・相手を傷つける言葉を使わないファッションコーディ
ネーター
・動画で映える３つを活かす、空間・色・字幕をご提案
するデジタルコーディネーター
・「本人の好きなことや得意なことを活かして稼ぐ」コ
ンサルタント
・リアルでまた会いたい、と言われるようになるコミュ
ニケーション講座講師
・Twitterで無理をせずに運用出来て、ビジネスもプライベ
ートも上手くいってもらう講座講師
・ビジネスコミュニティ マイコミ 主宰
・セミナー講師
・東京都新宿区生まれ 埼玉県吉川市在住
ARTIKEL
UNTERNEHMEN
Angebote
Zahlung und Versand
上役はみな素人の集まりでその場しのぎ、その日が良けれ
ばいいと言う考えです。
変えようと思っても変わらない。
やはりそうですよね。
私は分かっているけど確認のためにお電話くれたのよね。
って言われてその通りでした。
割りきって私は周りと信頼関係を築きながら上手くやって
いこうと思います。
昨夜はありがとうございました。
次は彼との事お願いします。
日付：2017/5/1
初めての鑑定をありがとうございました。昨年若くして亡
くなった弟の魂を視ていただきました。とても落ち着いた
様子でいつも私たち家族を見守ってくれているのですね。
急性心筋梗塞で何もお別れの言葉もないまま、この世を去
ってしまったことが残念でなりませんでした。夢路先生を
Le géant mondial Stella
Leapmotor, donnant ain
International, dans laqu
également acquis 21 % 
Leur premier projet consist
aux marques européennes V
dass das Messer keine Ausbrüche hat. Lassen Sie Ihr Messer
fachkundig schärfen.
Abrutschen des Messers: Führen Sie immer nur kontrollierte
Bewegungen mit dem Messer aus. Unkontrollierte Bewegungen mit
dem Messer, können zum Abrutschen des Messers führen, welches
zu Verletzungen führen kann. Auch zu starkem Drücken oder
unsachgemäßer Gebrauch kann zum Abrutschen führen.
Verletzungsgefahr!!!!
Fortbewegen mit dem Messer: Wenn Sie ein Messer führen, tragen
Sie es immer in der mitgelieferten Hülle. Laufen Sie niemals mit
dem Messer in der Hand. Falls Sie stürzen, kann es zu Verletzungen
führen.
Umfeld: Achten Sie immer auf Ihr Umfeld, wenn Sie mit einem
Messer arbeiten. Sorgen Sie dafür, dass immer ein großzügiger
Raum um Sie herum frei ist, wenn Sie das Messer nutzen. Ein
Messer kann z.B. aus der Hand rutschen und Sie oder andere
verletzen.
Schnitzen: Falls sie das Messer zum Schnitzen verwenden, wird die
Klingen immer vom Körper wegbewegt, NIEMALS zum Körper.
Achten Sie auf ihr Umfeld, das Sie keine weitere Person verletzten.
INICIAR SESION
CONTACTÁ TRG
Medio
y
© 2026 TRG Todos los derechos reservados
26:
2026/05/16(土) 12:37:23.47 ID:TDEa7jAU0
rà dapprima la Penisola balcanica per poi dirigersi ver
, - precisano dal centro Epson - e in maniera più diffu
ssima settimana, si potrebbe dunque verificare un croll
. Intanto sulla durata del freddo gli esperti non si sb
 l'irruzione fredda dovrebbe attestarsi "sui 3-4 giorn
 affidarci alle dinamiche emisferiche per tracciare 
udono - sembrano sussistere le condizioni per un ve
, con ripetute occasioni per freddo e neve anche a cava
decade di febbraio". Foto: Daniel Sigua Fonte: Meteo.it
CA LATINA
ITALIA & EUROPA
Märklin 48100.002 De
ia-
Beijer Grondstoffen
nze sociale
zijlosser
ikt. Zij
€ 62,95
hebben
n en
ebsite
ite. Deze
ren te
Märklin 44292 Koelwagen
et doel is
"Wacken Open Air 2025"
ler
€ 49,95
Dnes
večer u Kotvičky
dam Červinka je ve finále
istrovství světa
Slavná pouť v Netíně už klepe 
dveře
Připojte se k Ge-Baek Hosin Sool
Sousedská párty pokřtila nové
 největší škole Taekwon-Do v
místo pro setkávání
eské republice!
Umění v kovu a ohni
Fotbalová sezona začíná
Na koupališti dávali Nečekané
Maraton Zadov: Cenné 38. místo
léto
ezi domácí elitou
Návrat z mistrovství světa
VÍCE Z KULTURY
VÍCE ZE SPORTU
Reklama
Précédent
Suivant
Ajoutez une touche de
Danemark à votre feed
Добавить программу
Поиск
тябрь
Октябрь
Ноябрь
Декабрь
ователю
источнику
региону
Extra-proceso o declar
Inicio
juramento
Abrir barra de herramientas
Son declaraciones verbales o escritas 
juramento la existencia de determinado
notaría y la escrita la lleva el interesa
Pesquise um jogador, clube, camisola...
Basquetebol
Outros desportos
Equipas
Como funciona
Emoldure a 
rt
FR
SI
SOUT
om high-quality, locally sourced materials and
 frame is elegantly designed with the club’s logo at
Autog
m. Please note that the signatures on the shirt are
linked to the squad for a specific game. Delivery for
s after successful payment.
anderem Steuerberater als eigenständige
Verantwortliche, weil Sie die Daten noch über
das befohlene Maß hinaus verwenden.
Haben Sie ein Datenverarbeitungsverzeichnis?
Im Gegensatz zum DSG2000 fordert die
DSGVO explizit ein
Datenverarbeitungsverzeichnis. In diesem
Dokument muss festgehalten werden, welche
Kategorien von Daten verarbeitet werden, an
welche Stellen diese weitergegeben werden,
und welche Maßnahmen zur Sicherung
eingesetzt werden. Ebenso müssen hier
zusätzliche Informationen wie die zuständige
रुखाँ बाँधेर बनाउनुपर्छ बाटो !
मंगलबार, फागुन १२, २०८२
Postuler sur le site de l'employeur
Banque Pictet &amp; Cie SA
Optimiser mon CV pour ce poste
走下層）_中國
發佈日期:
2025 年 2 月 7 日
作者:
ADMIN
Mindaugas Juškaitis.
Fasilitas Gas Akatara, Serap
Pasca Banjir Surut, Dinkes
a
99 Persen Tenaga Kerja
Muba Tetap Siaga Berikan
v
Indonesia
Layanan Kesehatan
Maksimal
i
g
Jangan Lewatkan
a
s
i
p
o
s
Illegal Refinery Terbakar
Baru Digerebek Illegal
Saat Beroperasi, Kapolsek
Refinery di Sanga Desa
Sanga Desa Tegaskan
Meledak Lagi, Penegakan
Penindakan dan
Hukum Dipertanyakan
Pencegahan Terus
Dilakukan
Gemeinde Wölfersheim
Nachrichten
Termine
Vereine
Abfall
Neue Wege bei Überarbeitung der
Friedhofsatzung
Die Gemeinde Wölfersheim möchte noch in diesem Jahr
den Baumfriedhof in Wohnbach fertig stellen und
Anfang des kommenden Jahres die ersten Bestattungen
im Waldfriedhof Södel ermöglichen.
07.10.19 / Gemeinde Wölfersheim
*-*-*
→ **PROBLEM DESCRIPTION**
Every line in the entries that contains the word "Umfeld" should be counted, and the total stated alone.

→ **SOLUTION BELOW**
2